**Extracted page text data**

((

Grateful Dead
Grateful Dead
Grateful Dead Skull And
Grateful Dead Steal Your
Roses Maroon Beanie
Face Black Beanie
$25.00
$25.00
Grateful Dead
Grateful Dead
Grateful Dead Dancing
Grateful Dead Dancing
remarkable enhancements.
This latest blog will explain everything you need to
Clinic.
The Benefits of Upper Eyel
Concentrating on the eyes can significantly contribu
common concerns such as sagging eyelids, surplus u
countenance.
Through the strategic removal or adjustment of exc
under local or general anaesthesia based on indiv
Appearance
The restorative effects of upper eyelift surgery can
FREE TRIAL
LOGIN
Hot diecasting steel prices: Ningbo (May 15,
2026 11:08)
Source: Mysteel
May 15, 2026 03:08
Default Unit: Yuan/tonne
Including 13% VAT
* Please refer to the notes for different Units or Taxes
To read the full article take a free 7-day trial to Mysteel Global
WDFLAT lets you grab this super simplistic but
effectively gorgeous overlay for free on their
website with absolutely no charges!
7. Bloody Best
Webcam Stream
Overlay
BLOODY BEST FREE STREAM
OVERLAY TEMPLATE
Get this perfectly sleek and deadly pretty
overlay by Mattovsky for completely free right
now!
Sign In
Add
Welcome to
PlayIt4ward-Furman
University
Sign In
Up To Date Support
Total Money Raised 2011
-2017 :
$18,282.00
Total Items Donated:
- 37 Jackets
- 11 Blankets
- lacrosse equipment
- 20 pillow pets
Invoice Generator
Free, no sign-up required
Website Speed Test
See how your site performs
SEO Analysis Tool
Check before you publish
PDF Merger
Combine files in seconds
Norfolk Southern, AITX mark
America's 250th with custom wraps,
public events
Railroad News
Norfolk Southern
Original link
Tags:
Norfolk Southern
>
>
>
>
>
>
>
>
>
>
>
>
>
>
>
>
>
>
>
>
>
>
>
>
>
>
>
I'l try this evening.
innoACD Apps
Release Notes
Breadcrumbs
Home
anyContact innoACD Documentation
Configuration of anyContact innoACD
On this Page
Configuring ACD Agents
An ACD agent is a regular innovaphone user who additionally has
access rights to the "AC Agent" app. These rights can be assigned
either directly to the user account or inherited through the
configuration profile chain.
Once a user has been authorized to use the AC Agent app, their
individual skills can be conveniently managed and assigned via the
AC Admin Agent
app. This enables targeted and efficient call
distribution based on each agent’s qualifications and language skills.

))

**Try it**
Show the lines above that have the word "skills".

**Task result**
individual skills can be conveniently managed and assigned via the
distribution based on each agent’s qualifications and language skills.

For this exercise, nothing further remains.